What you are asked to do: Each line of the records below that holds "profit" should be copied out.

Exercise materials:
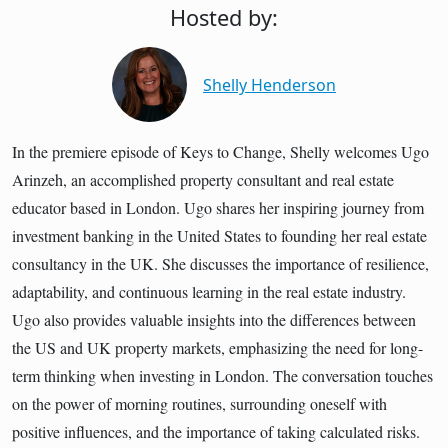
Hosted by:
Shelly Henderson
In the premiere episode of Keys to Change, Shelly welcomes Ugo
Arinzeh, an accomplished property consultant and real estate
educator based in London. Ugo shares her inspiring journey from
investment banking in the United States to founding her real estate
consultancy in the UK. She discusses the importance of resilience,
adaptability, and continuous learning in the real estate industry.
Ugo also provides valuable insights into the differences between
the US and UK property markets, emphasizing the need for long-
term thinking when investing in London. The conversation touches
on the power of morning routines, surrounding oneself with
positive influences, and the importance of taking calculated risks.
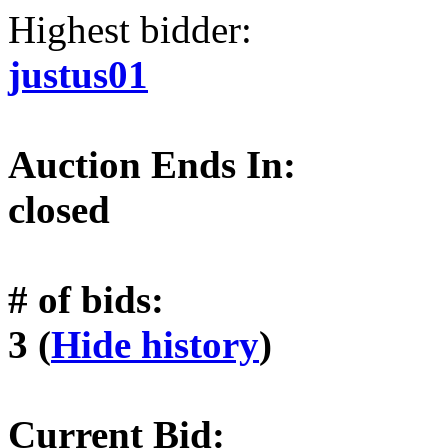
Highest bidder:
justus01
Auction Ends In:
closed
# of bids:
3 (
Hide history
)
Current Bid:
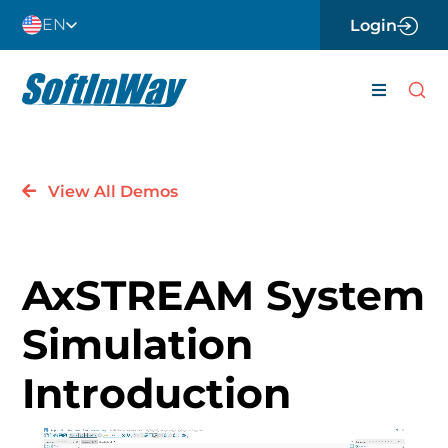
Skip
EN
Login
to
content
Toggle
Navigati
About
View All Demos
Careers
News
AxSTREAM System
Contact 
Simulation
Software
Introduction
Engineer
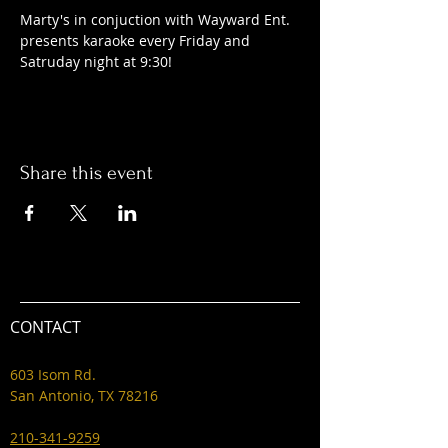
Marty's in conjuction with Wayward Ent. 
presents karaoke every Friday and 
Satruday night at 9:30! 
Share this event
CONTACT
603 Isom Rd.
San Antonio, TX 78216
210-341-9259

...

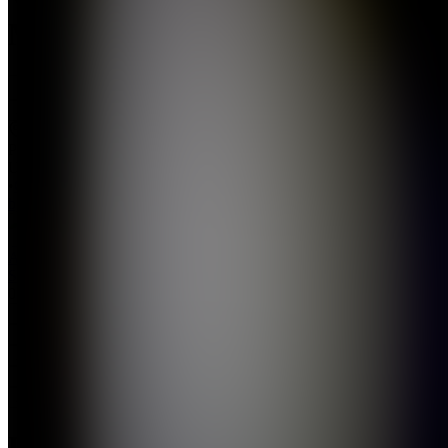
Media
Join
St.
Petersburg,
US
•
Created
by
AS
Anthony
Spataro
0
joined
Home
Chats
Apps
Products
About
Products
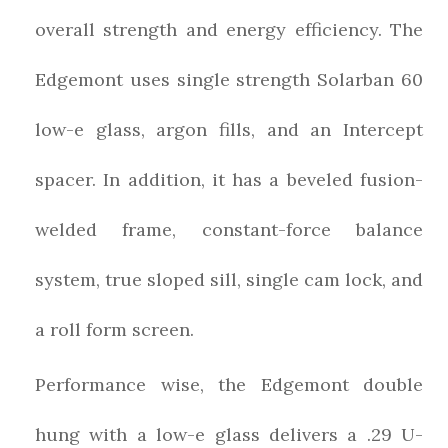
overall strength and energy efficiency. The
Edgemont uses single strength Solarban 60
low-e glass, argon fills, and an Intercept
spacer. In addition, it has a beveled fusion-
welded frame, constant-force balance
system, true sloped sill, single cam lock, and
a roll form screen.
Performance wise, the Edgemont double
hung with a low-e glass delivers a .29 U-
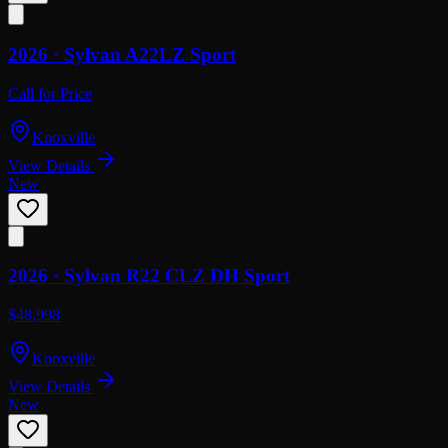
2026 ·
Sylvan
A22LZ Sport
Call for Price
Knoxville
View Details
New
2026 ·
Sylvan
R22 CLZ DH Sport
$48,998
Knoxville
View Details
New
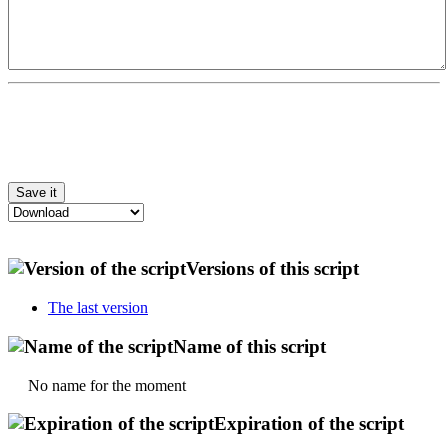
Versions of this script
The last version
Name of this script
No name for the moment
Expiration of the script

==

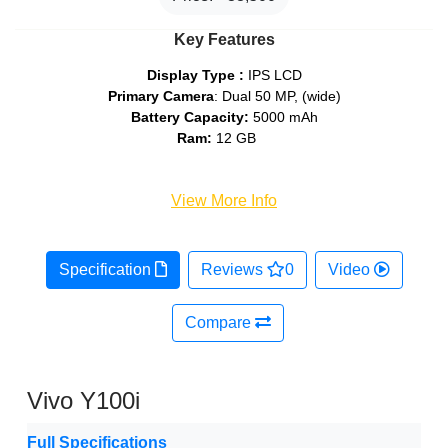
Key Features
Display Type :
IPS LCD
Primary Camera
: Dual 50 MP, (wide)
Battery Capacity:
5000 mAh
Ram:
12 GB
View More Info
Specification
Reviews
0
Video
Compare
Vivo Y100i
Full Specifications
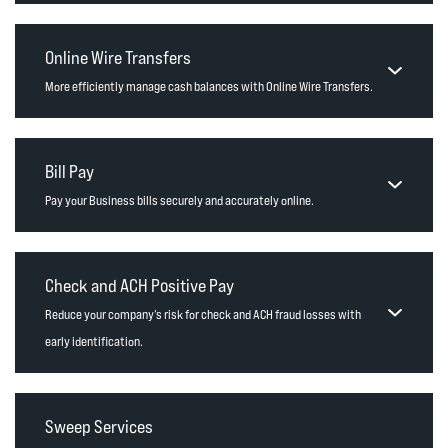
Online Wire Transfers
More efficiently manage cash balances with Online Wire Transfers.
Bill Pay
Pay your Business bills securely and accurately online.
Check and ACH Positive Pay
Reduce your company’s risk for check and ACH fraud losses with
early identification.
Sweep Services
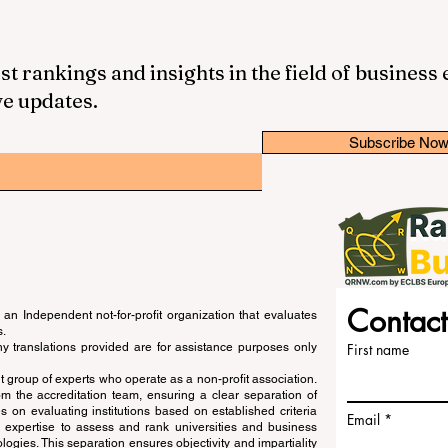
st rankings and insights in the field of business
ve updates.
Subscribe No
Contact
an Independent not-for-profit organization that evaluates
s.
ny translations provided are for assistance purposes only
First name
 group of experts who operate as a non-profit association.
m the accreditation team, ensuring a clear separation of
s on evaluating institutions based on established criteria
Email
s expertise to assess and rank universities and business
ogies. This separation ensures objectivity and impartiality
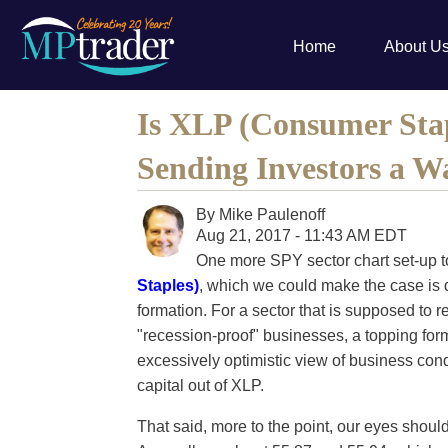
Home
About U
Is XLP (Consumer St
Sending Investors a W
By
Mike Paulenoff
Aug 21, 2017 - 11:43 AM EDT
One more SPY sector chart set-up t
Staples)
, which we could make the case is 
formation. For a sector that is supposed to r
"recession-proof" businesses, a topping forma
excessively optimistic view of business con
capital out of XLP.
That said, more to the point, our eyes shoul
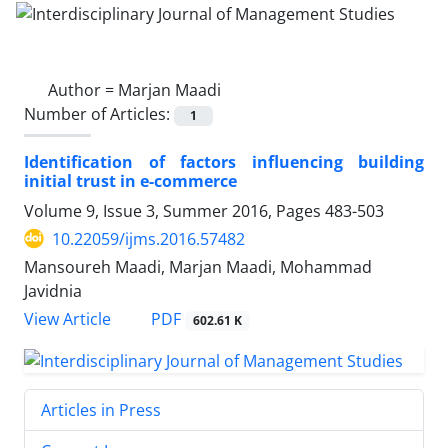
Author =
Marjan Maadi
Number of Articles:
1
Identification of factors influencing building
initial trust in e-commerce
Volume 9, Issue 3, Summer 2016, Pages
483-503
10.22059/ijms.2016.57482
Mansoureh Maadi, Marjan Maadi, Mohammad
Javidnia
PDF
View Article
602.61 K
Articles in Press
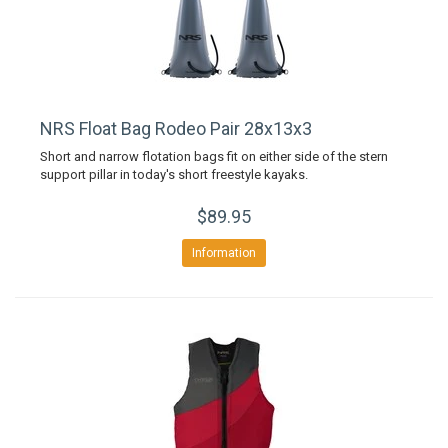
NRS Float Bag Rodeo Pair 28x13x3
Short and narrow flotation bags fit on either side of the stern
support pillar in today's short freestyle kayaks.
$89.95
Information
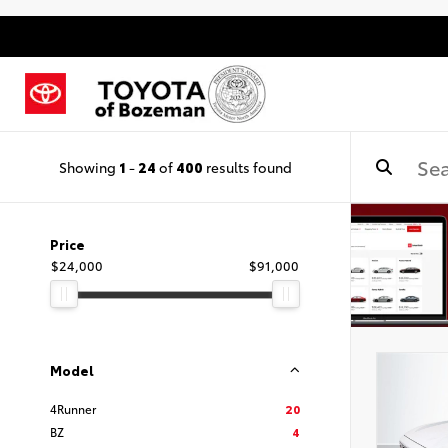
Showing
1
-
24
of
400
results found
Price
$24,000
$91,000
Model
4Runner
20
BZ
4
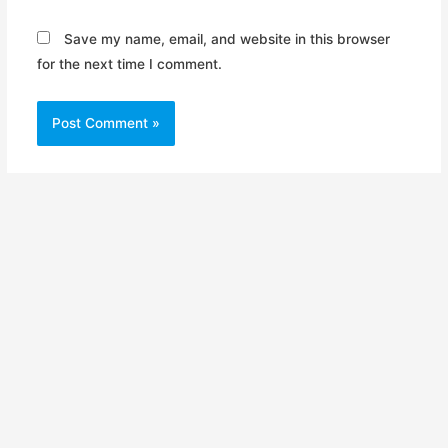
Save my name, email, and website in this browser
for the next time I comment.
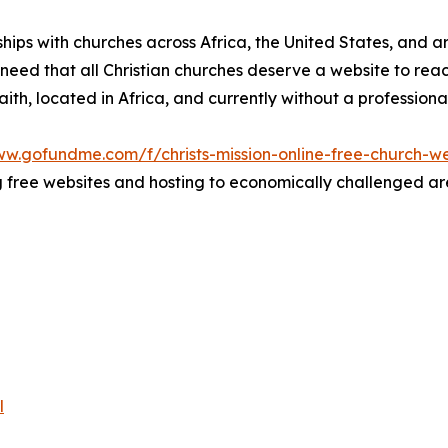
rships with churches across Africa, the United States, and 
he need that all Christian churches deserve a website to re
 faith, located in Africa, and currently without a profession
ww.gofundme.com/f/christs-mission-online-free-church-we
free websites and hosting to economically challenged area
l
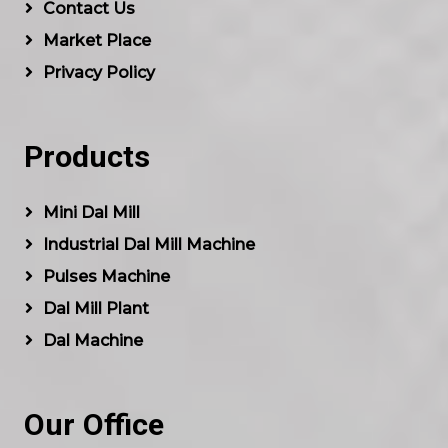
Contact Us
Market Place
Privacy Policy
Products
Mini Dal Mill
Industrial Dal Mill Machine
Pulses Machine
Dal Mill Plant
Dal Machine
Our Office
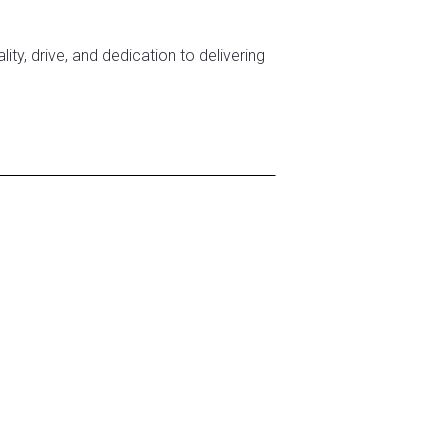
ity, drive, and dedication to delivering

Output for this exercise:
an Independent not-for-profit organization that evaluates
 group of experts who operate as a non-profit association.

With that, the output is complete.